そのような中でもあえて注意すべきケースを挙げるとすれば、以下の状況にある方がそれに該当します。免疫力が落ちる病気がある方(糖尿病肝硬変慢性腎臓病がんなど)、免疫抑制薬を服薬している方、日々のアルコール摂取量が多い方、ウイルス感染症にかかっている方(インフルエンザ水ぼうそうなど)、妊娠中あるいは出産直後である方などです。このような方を中心に、「我慢ができないような患部の強い痛みがある」、「患部の赤みや腫れに加えて、高熱や強いだるさなどの症状がある」、「患部が赤くなった後に赤紫〜黒みを帯びてきた、水ぶくれができた」といったような症状があればすぐに病院を受診することをお勧めします。


この病気でお困りの方

壊死性軟部組織感染症は致死率の高い疾患です。この病気で必要になり得るのが、重症化した場合の手足の切断手術です。菌が繁殖して壊死(細胞が死ぬこと)してしまった体の一部は、手術で取り除く以外の治療法がありません。抗生物質は助けにはなるのですが、手術を行わずに薬だけで治そうとして、手遅れになって命を落としてしまうような場合もあります。菌が全身に広がって、腎臓、肝臓、脳と様々な臓器を障害してしまうためです。このような事態を避けるために切断手術が行われます。
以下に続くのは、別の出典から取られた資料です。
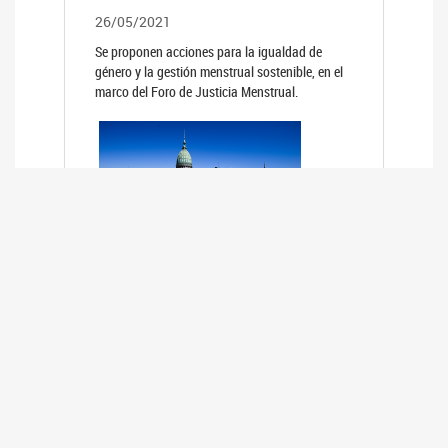
26/05/2021
Se proponen acciones para la igualdad de
género y la gestión menstrual sostenible, en el
marco del Foro de Justicia Menstrual.
PRIMER INFORME DE RELEVAMIENTO
DE BUENAS PRÁCTICAS
PARLAMENTARIAS CON PERSPECTIVA
DE GÉNERO DE LOS PARLAMENTOS DE
LA REGIÓN DE AMÉRICA DEL SUR
(HCDN)
24/08/2020
La HCDN presentó el relevamiento "Buenas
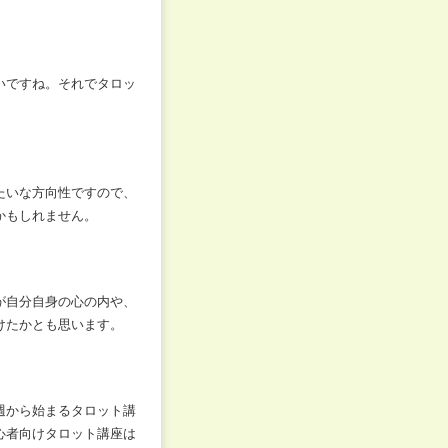
いですね。
それでタロッ
たいな方向性ですので、
かもしれません。
が自分自身の心の内や、
けたかとも思います。
週から始まるタロット講
心者向けタロット講座は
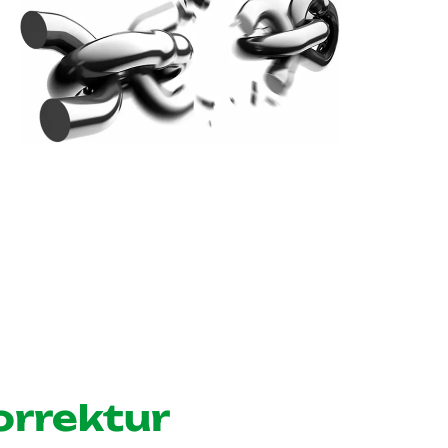
orrektur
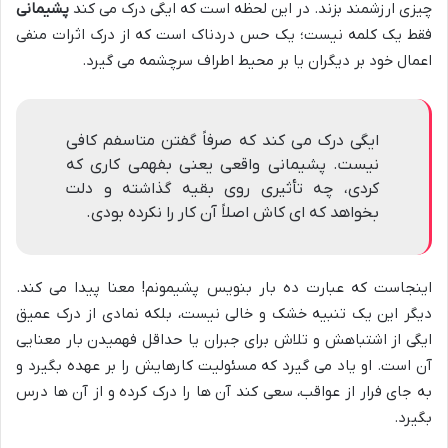
چیزی ارزشمند بزند. در این لحظه است که ایگی درک می کند
پشیمانی
فقط یک کلمه نیست؛ یک حس دردناک است که از درک اثرات منفی
اعمال خود بر دیگران یا بر محیط اطراف سرچشمه می گیرد.
ایگی درک می کند که صرفاً گفتن متاسفم کافی
نیست. پشیمانی واقعی یعنی بفهمی کاری که
کردی، چه تأثیری روی بقیه گذاشته و دلت
بخواهد که ای کاش اصلاً آن کار را نکرده بودی.
اینجاست که عبارت ده بار بنویس پشیمونم! معنا پیدا می کند.
دیگر این یک تنبیه خشک و خالی نیست، بلکه نمادی از درک عمیق
ایگی از اشتباهش و تلاش برای جبران یا حداقل فهمیدن بار معنایی
آن است. او یاد می گیرد که مسئولیت کارهایش را بر عهده بگیرد و
به جای فرار از عواقب، سعی کند آن ها را درک کرده و از آن ها درس
بگیرد.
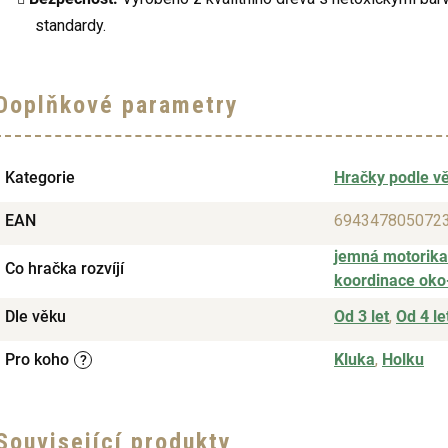
standardy.
Doplňkové parametry
Kategorie
Hračky podle v
EAN
694347805072
jemná motorika
Co hračka rozvíjí
koordinace oko
Dle věku
Od 3 let
,
Od 4 le
Pro koho
Kluka
,
Holku
?
Související produkty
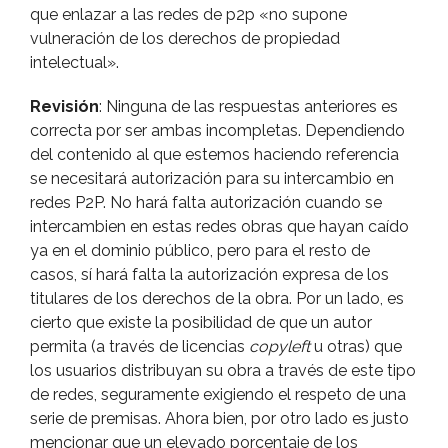
que enlazar a las redes de p2p «no supone
vulneración de los derechos de propiedad
intelectual».
Revisión
: Ninguna de las respuestas anteriores es
correcta por ser ambas incompletas. Dependiendo
del contenido al que estemos haciendo referencia
se necesitará autorización para su intercambio en
redes P2P. No hará falta autorización cuando se
intercambien en estas redes obras que hayan caí­do
ya en el dominio público, pero para el resto de
casos, sí­ hará falta la autorización expresa de los
titulares de los derechos de la obra. Por un lado, es
cierto que existe la posibilidad de que un autor
permita (a través de licencias
copyleft
u otras) que
los usuarios distribuyan su obra a través de este tipo
de redes, seguramente exigiendo el respeto de una
serie de premisas. Ahora bien, por otro lado es justo
mencionar que un elevado porcentaje de los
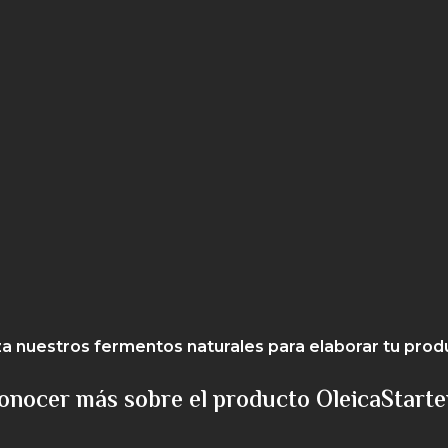
iza nuestros fermentos naturales para elaborar tu prod
onocer más sobre el producto OleicaStart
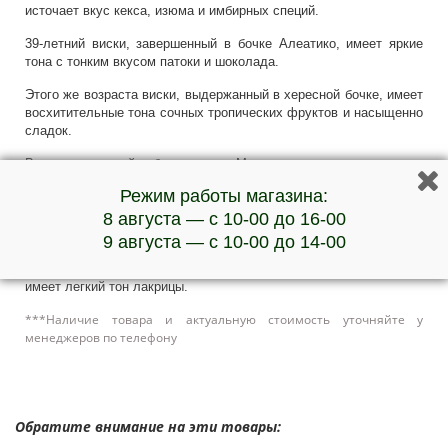
источает вкус кекса, изюма и имбирных специй.
39-летний виски, завершенный в бочке Алеатико, имеет яркие
тона с тонким вкусом патоки и шоколада.
Этого же возраста виски, выдержанный в хересной бочке, имеет
восхитительные тона сочных тропических фруктов и насыщенно
сладок.
Виски, созревший в бочке из-под Муската является идеальным
партнером десертов, имеет богатый вкус липы, винограда, ягод
Режим работы магазина:
и шоколада.
8 августа — с 10-00 до 16-00
В бочке из-под Красного Портвейна было выдержано
9 августа — с 10-00 до 14-00
односолодовое виски 45-летнего возраста, этот выпуск
взрывается вкусом сочных слив, голубики, клубники и даже
имеет легкий тон лакрицы.
***Наличие товара и актуальную стоимость уточняйте у
менеджеров по телефону
Обратите внимание на эти товары:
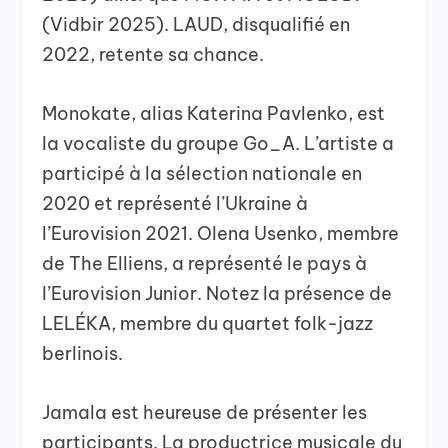
(Vidbir 2025). LAUD, disqualifié en
2022, retente sa chance.
Monokate, alias Katerina Pavlenko, est
la vocaliste du groupe Go_A. L’artiste a
participé à la sélection nationale en
2020 et représenté l’Ukraine à
l’Eurovision 2021. Olena Usenko, membre
de The Elliens, a représenté le pays à
l’Eurovision Junior. Notez la présence de
LELÉKA, membre du quartet folk-jazz
berlinois.
Jamala est heureuse de présenter les
participants. La productrice musicale du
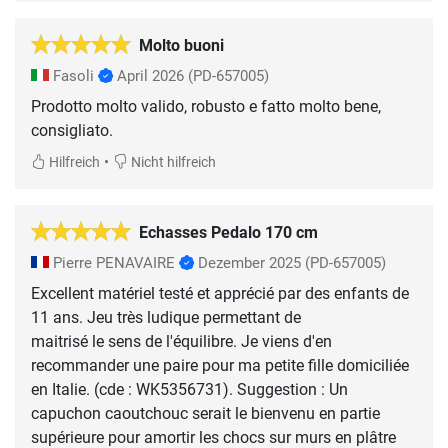
Molto buoni
Fasoli
April 2026
(PD-657005)
Prodotto molto valido, robusto e fatto molto bene,
consigliato.
•
Hilfreich
Nicht hilfreich
Echasses Pedalo 170 cm
Pierre PENAVAIRE
Dezember 2025
(PD-657005)
Excellent matériel testé et apprécié par des enfants de
11 ans. Jeu très ludique permettant de
maitrisé le sens de l'équilibre. Je viens d'en
recommander une paire pour ma petite fille domiciliée
en Italie. (cde : WK5356731). Suggestion : Un
capuchon caoutchouc serait le bienvenu en partie
supérieure pour amortir les chocs sur murs en plâtre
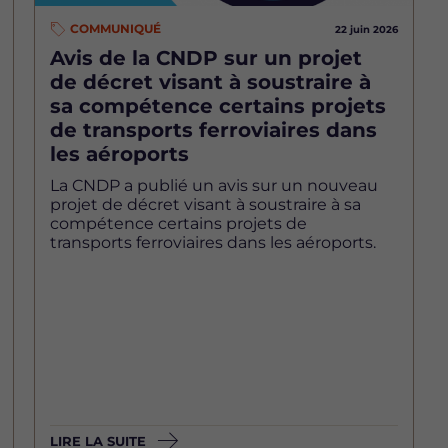
COMMUNIQUÉ
22 juin 2026
Avis de la CNDP sur un projet
de décret visant à soustraire à
sa compétence certains projets
de transports ferroviaires dans
les aéroports
La CNDP a publié un avis sur un nouveau
projet de décret visant à soustraire à sa
compétence certains projets de
transports ferroviaires dans les aéroports.
LIRE LA SUITE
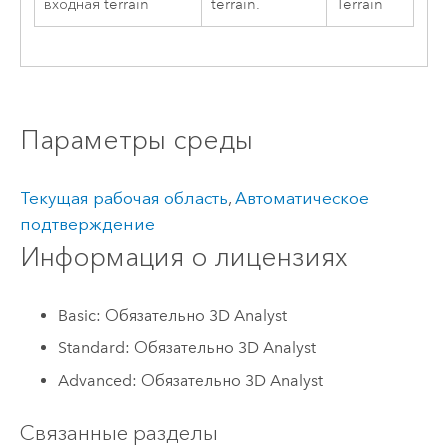
входная terrain
terrain.
Terrain
Параметры среды
Текущая рабочая область
,
Автоматическое
подтверждение
Информация о лицензиях
Basic: Обязательно 3D Analyst
Standard: Обязательно 3D Analyst
Advanced: Обязательно 3D Analyst
Связанные разделы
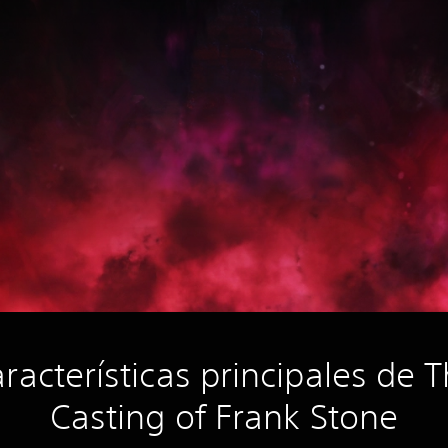
racterísticas principales de 
Casting of Frank Stone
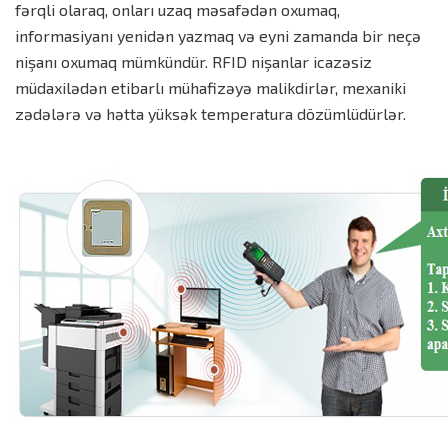
fərqli olaraq, onları uzaq məsafədən oxumaq,
informasiyanı yenidən yazmaq və eyni zamanda bir neçə
nişanı oxumaq mümkündür. RFID nişanlar icazəsiz
müdaxilədən etibarlı mühafizəyə malikdirlər, mexaniki
zədələrə və hətta yüksək temperatura dözümlüdürlər.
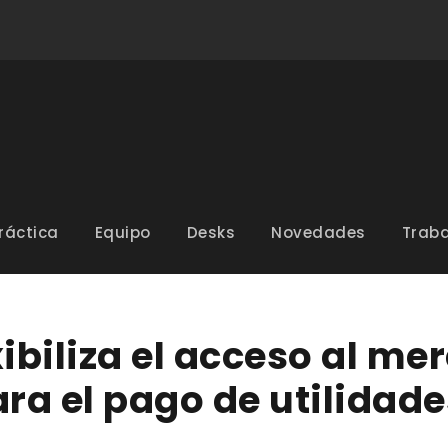
ráctica
Equipo
Desks
Novedades
Traba
xibiliza el acceso al me
a el pago de utilidade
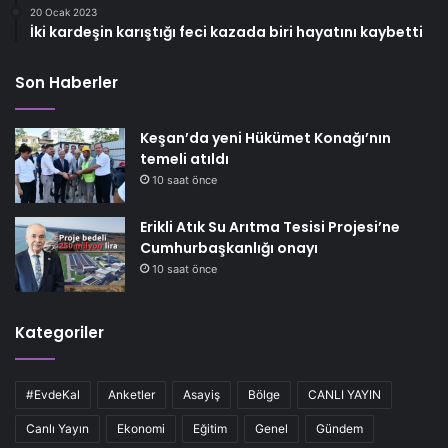
20 Ocak 2023
İki kardeşin karıştığı feci kazada biri hayatını kaybetti
Son Haberler
Keşan’da yeni Hükümet Konağı’nın
temeli atıldı
10 saat önce
Erikli Atık Su Arıtma Tesisi Projesi’ne
Cumhurbaşkanlığı onayı
10 saat önce
Kategoriler
#EvdeKal
Anketler
Asayiş
Bölge
CANLI YAYIN
Canlı Yayın
Ekonomi
Eğitim
Genel
Gündem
もし主治医にそのような治療を提案された場合、おそらく誰しもがまずは他の治療法を望むことでしょう。手足を切断してしまえば後から再生させることはできませんし、不自由が伴うことは否めないからです。そのような場面でセカンドオピニオンを求めたり、別の病院での治療をお考えになることもあるかもしれません。しかし、手足の切断が必要な状況まで症状が進行してからでは、手術によって直接菌を取り除く以外の治療は今の医学では困難であるのが現状です。菌が骨や筋肉まで及んでいなければ、それ以外の部位(皮膚や脂肪)のみの切除で治療が行えて手足が残ることもあり得ます。しかし根本的には医療者の判断や技術というよりも菌の広がり具合が大勢を決めてしまうために、診断がつき次第早期に治療を開始することが重要な疾患です。